MUHALİF DERGİ "MARKOPAŞA"

Markopaşa, 1946’da yayınlanmaya başlayan, yüksek tirajlı muhalif bir mizah dergisiydi. Adını Marko Apostolidis adlı Rum Ortodoks bir Osmanlı hekiminden alır. Marko Paşanın hikâyesi ise şöyle: Küçük Marko ilk ve orta öğrenimini Siros adasında tamamladı. Sonra, ailesi ile birlikte İstanbul’a gitti. Askeri Tıp Okulunu bitirdi. İyi bir hekim olduğu için kısa süre içinde tanındı. Paşa rütbesi verilen ilk hekim oldu. 1861 yılında Padişah Abdülaziz’in hekimbaşı seçildi. 1871'de Askeri Tıp Okulunun Nazırı seçildi. 1878 yılında da Meclis-i Ayan üyesi oldu. Hilâl-i Ahmer Cemiyetinin kurulmasına yardımcı oldu. Marko Paşa çok sabırlı bir hekim olduğu için, hastalarını uzun uzun dinlerdi. Dertlerine çare bulurdu. Öte yandan onlara manevi huzur ve rahatlık verirdi. Bu özelliği de halk arasında yayıldı. Derdi olan kişiye “derdini Marko Paşaya anlat” diye bir laf ortaya çıktı. Marko Paşa’nın halkın dertlerini dinleyen bu özelliği, halkın dertlerini, sıkıntılarını anlatacak ve ona yol gösterecek Markopaşa adlı derginin adı oldu.

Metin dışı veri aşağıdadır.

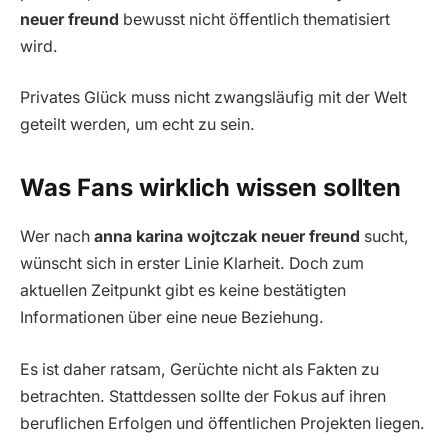
neuer freund
bewusst nicht öffentlich thematisiert
wird.
Privates Glück muss nicht zwangsläufig mit der Welt
geteilt werden, um echt zu sein.
Was Fans wirklich wissen sollten
Wer nach
anna karina wojtczak neuer freund
sucht,
wünscht sich in erster Linie Klarheit. Doch zum
aktuellen Zeitpunkt gibt es keine bestätigten
Informationen über eine neue Beziehung.
Es ist daher ratsam, Gerüchte nicht als Fakten zu
betrachten. Stattdessen sollte der Fokus auf ihren
beruflichen Erfolgen und öffentlichen Projekten liegen.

Markopaşa, 1946 yayınlanmaya başladı. İsmet İnönü’nün diktatörü olduğu CHP iktidarına karşı direnen en önemli muhalif bir mevzi idi. Politik bir mizah dergisi idi. CHP’nin ülkeyi ABD’ye yanaştıran politikalarına karşı mücadele ediyordu. Halkın fakirlik ve umutsuzluğunu ortaya koyuyor, kurtuluş yolları gösteriyordu. Bütün bunları, alışılmadık bir tarz ve dil ile yapıyordu. Toplumsal muhalefeti bilmeden örgütlüyordu. Sabahattin Ali, Aziz Nesin, Rıfat Ilgaz, Mustafa Mim Uykusuz, Cuma günleri yayınlanan Markopaşanın yazarlarındandır. Sabahattin Ali “Markopaşa”nın başyazarı, Mustafa Mim Uykusuz da karikatüristi idi. Muhalif bir kimliği olan Markopaşa, bir yandan CHP’nin Amerikancı çizgisiyle, öte yandan CHP’li bürokratlardan destek gören karaborsacı ve harp zenginleriyle mücadele ediyordu.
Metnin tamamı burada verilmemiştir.